I have a very similar portfolio as you (just have VIU/VEE instead of XEF/XEC). If you have enough money to max out your TFSA/RRSP, I'd do:ZER0DAY wrote: ↑ Hi everyone, I have been doing a lot of reading on the CCP idea and index investing in general. I have a couple of questions that I haven't found answers online. I have unused maxed out RRSP and TFSA as well as a non-registered account.
I am looking to use the following funds:
VCN
VUN
XEF
XEC
VAB
But I am unsure which should go in which account.
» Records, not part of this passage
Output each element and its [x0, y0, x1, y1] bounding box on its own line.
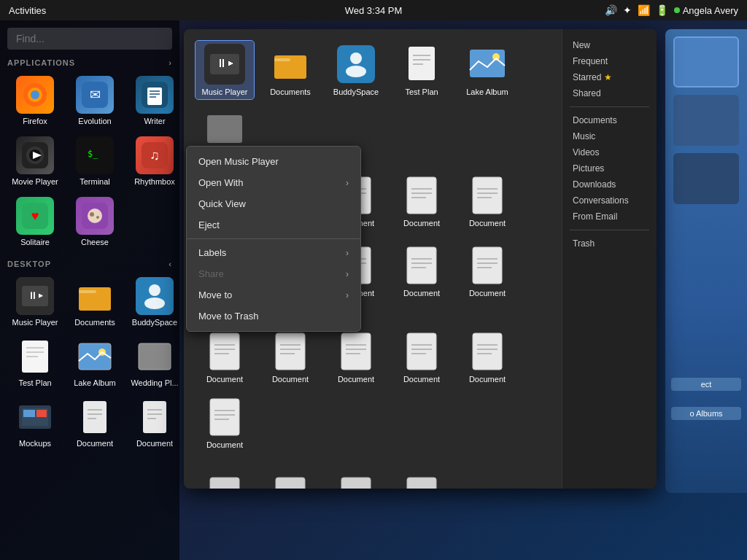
svg-point-30 [149, 284, 160, 296]
app-item-movie-player[interactable]: Movie Player [7, 133, 63, 190]
fm-week-doc-4[interactable]: Document [392, 328, 451, 386]
volume-icon[interactable]: 🔊 [605, 4, 617, 16]
app-item-writer[interactable]: Writer [127, 73, 179, 129]
svg-point-66 [492, 53, 500, 61]
fm-sidebar-pictures[interactable]: Pictures [570, 161, 649, 176]
fm-buddyspace-icon [336, 44, 376, 85]
desktop-buddyspace[interactable]: BuddySpace [127, 274, 179, 330]
fm-more-doc-1[interactable] [196, 464, 254, 489]
evolution-icon: ✉ [76, 76, 114, 114]
fm-week-doc-1[interactable]: Document [196, 328, 254, 386]
ctx-share-label: Share [198, 268, 224, 279]
svg-rect-128 [210, 399, 239, 435]
fm-more-grid [196, 464, 550, 489]
fm-doc-item[interactable]: Document [458, 172, 516, 230]
movie-player-label: Movie Player [12, 177, 58, 187]
app-item-terminal[interactable]: $_ Terminal [67, 133, 123, 190]
activities-button[interactable]: Activities [9, 5, 46, 16]
ctx-open-with[interactable]: Open With › [187, 172, 360, 193]
fm-sidebar-trash[interactable]: Trash [570, 236, 649, 251]
fm-more-doc-2[interactable] [261, 464, 320, 489]
context-menu: Open Music Player Open With › Quick View… [186, 146, 361, 332]
ctx-eject-label: Eject [198, 219, 220, 230]
desktop-mockups[interactable]: Mockups [7, 395, 63, 451]
fm-sidebar-documents[interactable]: Documents [570, 113, 649, 128]
app-item-evolution[interactable]: ✉ Evolution [67, 73, 123, 129]
fm-doc-item[interactable]: Document [392, 242, 451, 300]
preview-thumbnail-2[interactable] [673, 95, 739, 146]
svg-point-22 [90, 212, 94, 217]
fm-test-plan-icon [401, 44, 442, 85]
svg-text:⏸▶: ⏸▶ [28, 289, 43, 301]
ctx-quick-view[interactable]: Quick View [187, 193, 360, 214]
topbar: Activities Wed 3:34 PM 🔊 ✦ 📶 🔋 Angela Av… [0, 0, 747, 20]
app-item-solitaire[interactable]: ♥ Solitaire [7, 194, 63, 250]
desktop-wedding-plan[interactable]: Wedding Pl... [127, 335, 179, 391]
wifi-icon[interactable]: 📶 [638, 4, 650, 16]
preview-thumbnail-3[interactable] [673, 153, 739, 204]
fm-week-doc-2[interactable]: Document [261, 328, 320, 386]
app-item-rhythmbox[interactable]: ♫ Rhythmbox [127, 133, 179, 190]
applications-expand-arrow[interactable]: › [169, 58, 172, 67]
search-input[interactable] [7, 28, 172, 50]
reject-button[interactable]: ect [671, 378, 741, 391]
svg-rect-6 [147, 88, 162, 105]
app-item-cheese[interactable]: Cheese [67, 194, 123, 250]
fm-lake-album[interactable]: Lake Album [458, 41, 516, 99]
app-item-firefox[interactable]: Firefox [7, 73, 63, 129]
preview-thumbnail-1[interactable] [673, 36, 739, 88]
movie-player-icon [16, 136, 54, 174]
svg-text:♫: ♫ [150, 148, 160, 163]
svg-rect-28 [79, 290, 96, 293]
battery-icon[interactable]: 🔋 [656, 4, 668, 16]
fm-sidebar-frequent[interactable]: Frequent [570, 54, 649, 69]
desktop-collapse-arrow[interactable]: ‹ [169, 260, 172, 268]
desktop-documents[interactable]: Documents [67, 274, 123, 330]
fm-test-plan[interactable]: Test Plan [392, 41, 451, 99]
fm-more-doc-3[interactable] [327, 464, 385, 489]
albums-button[interactable]: o Albums [671, 407, 741, 420]
fm-sidebar-shared[interactable]: Shared [570, 86, 649, 101]
fm-documents[interactable]: Documents [261, 41, 320, 99]
fm-music-player[interactable]: ⏸▶ Music Player [196, 41, 254, 99]
fm-sidebar-starred[interactable]: Starred ★ [570, 70, 649, 85]
desktop-music-player[interactable]: ⏸▶ Music Player [7, 274, 63, 330]
fm-sidebar-music[interactable]: Music [570, 129, 649, 144]
ctx-move-to[interactable]: Move to › [187, 284, 360, 306]
fm-doc-item[interactable]: Document [458, 242, 516, 300]
app-launcher: APPLICATIONS › Firefox ✉ Evolution Write… [0, 20, 179, 560]
fm-doc-icon-10 [467, 245, 508, 286]
fm-buddyspace[interactable]: BuddySpace [327, 41, 385, 99]
user-name: Angela Avery [683, 5, 738, 16]
user-indicator[interactable]: Angela Avery [674, 5, 738, 16]
ctx-share[interactable]: Share › [187, 263, 360, 284]
fm-sidebar-new[interactable]: New [570, 38, 649, 52]
desktop-document-1[interactable]: Document [67, 395, 123, 451]
ctx-open-music-player[interactable]: Open Music Player [187, 151, 360, 172]
fm-week-doc-6[interactable]: Document [196, 394, 254, 452]
desktop-lake-album[interactable]: Lake Album [67, 335, 123, 391]
rhythmbox-icon: ♫ [136, 136, 174, 174]
fm-sidebar-from-email[interactable]: From Email [570, 209, 649, 224]
ctx-move-to-trash[interactable]: Move to Trash [187, 306, 360, 327]
fm-doc-item[interactable]: Document [392, 172, 451, 230]
fm-test-plan-label: Test Plan [405, 88, 438, 96]
fm-sidebar-videos[interactable]: Videos [570, 145, 649, 160]
svg-point-59 [350, 52, 362, 64]
fm-lake-album-icon [467, 44, 508, 85]
desktop-test-plan[interactable]: Test Plan [7, 335, 63, 391]
fm-week-doc-5[interactable]: Document [458, 328, 516, 386]
fm-sidebar-downloads[interactable]: Downloads [570, 177, 649, 192]
fm-more-doc-4[interactable] [392, 464, 451, 489]
desktop-document-2[interactable]: Document [127, 395, 179, 451]
fm-week-doc-3[interactable]: Document [327, 328, 385, 386]
ctx-labels[interactable]: Labels › [187, 242, 360, 263]
terminal-label: Terminal [80, 177, 110, 187]
bluetooth-icon[interactable]: ✦ [623, 4, 632, 16]
ctx-eject[interactable]: Eject [187, 214, 360, 236]
fm-sidebar-conversations[interactable]: Conversations [570, 193, 649, 208]
fm-week-doc-icon-1 [204, 331, 245, 372]
ctx-move-to-label: Move to [198, 289, 232, 300]
svg-rect-132 [210, 478, 239, 489]
svg-rect-116 [341, 333, 371, 370]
Also, I see funds like VUN, which seem to just be a wrapper of VTI that trades on the Canadian exchange, why do these exist? and are there any downsides to owning a wrapped fund like that?
Thank you for your help!
1) VAB in RRSP -> low-yield producing (prefer higher growth ETFs in TFSA), bond dividends count as "interest" so are taxed at a higher rate.
2) VCN in non-registered account -> receive a dividend tax credit for holding Canadian companies in a non-registered account.
3) VUN/XEF/XEC in TFSA/RRSP where there's room ->non-registered if no room left
Some people also hold every ETF in each of their accounts so that the allocation is easier to manage (though this is less efficient). If you have enough room to fit it all in your TFSA/RRSP, then put VAB in RRSP and then the rest spread between TFSA/RRSP.
VUN = purchased in Canadian dollars (i.e. don't need to convert funds to USD)
VTI = purchased in USD (i.e. need to convert CAD funds to USD)
Due to agreements between Canada and the US, having VTI in your RRSP means you do not need to pay any withholding taxes that are produced from dividends (as you hold it directly). VUN, you do not hold it directly, so the withholding tax would be taken off automatically before you receive your dividend. Again, its a matter of convenience/ease versus efficiency.
General investing tip: don't underestimate the value of simplicity.